The Geographical Centers


"Geographical Center of the United States"
45-08'53"N   117-32'10"W

The designation at Pondosa, Oregon, for being at the geographical center of the United States on April 7, 1959, just one day after McCall, Idaho had inadvertently been named for the center. After Hawaii was added as the fiftieth state, two men from San Carlos, California, took it upon themselves to determine the new geographical center. William O. Holmes, president, and B. J. Holmes, vice-president, of Research Publications, Inc., made their own determination that a location approximately 25 miles north of McCall would be the new location. Then the following day, they changed their mind and said it was closest to Pondosa, Oregon.

This news came despite a press release that had been made by the Department of Commerce several weeks earlier on March 18, 1959, announcing that the new geographical center location was north of Belle Fourche, South Dakota.

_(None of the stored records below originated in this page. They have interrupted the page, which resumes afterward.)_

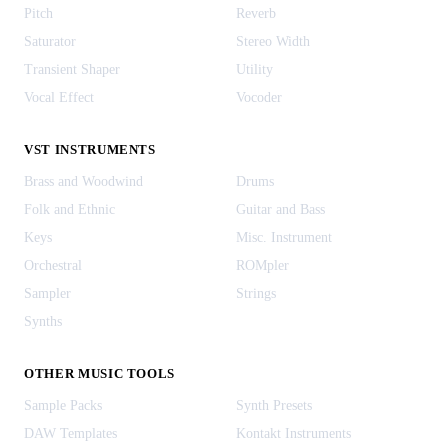
Pitch
Reverb
Saturator
Stereo Width
Transient Shaper
Utility
Vocal Effect
Vocoder
VST INSTRUMENTS
Brass and Woodwind
Drums
Folk and Ethnic
Guitar and Bass
Keys
Misc. Instrument
Orchestral
ROMpler
Sampler
Strings
Synths
OTHER MUSIC TOOLS
Sample Packs
Synth Presets
DAW Templates
Kontakt Instruments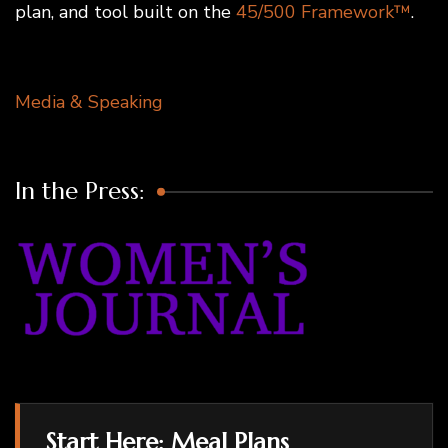
plan, and tool built on the
45/500 Framework™
.
Media & Speaking
In the Press:
Start Here: Meal Plans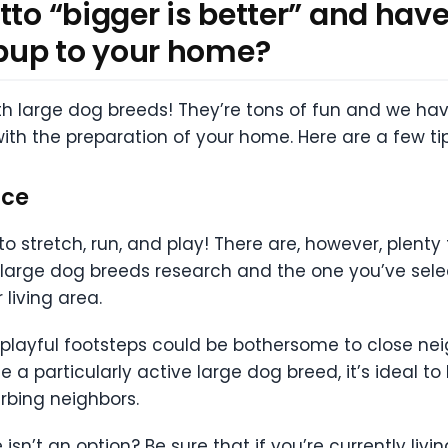
tto “bigger is better” and hav
pup to your home?
with large dog breeds! They’re tons of fun and we hav
ith the preparation of your home. Here are a few tip
ace
stretch, run, and play! There are, however, plenty 
 large dog breeds research and the one you’ve sele
living area.
 playful footsteps could be bothersome to close n
a particularly active large dog breed, it’s ideal to
rbing neighbors.
isn’t an option? Be sure that if you’re currently liv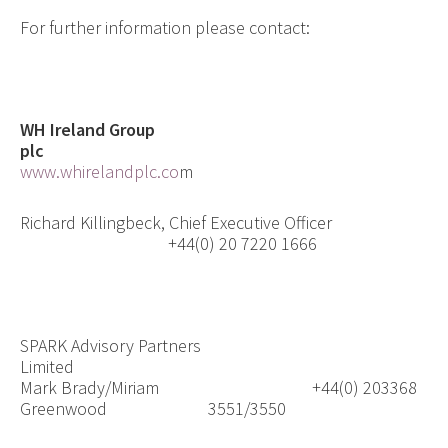
For further information please contact:
WH Ireland Group
plc
www.whirelandplc.co
m
Richard Killingbeck, Chief Executive Officer
+44(0) 20 7220 1666
SPARK Advisory Partners
Limited
Mark Brady/Miriam
+44(0) 203368
Greenwood
3551/3550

The exact position by latitude/longitude is somewhat uncertain, but a newspaper article from the Herald and News in Klamath Falls, Oregon, nearly a year later on March 1, 1960, stated that Holmes had calculated a box for a possible area. The center of this box was 45-08'53"N  / 117-32'10"W. This location was said to be 11 miles northeast of Pondosa. The nearest landmarks from this location is southeast 1.00 miles to Burger Butte and 1.40 miles northeast to China Cap. The saw mill at Pondosa was established in 1925 and had once boasted a population of 250 residents.

The new designation at Pondosa came too late. In March of 1959, the Valsetz Lumber Company closed the sawmill due to increased competition and dwindling timber supplies. On May 5, 1959, the lumber company held a public auction to sell the entire town. The valuation was set at $2.1 million, but at the close of the sale only $33,925 was brought in. The property was sold as individual units which included a saw mill, 10 industrial buildings, a general store, a hotel, 53 homes and 280 acres of land. In one further blow to the town, a fire in mid June of 1959 had started by what was believed to be spontaneous combustion in the planer building which ultimately destroyed that building, several machinery sheds, and 22 houses.

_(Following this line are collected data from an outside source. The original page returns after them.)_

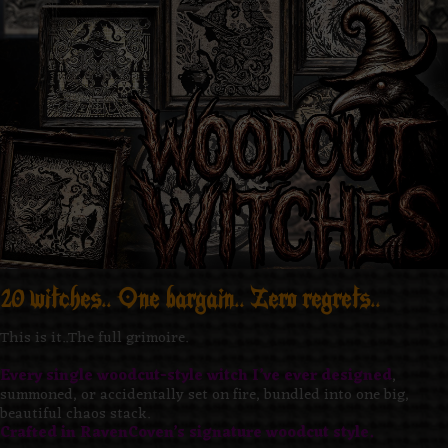
20 witches.. One bargain.. Zero regrets..
This is it..The full grimoire.
Every single woodcut-style witch I’ve ever designed
,
summoned, or accidentally set on fire, bundled into one big,
beautiful chaos stack.
Crafted in RavenCoven’s signature woodcut style.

Today the general store still exists off Highway 203. Despite the town never really being given a chance to have its claim to fame at being at the Geographical Center of the United States, local residents are still aware that Pondosa had once been given that distinction.

Aerial image showing the Geographical Center location 11 miles northeast of Pondosa.
Google Earth image. 6/21/2014.

The calculated location in relationship to nearby China Cap and Burger Butte peaks.
U. S. Geological Survey 7.5-minute quad sheet "China Cap 1965 (1984)".

The remaining buildings at the once thriving town.
Google Earth image. 6/12/2015.

The Pondosa Store.
Google Earth Street View. 4/2012.

Fairbanks Daily News-Miner. April 9, 1959.

San Berardino County Sun. April 9, 1959.

Bend Bulletin. June 22, 1959.

The last postal cancellation from Pondosa on March 31, 1959. Ruth Hessey was postmaster.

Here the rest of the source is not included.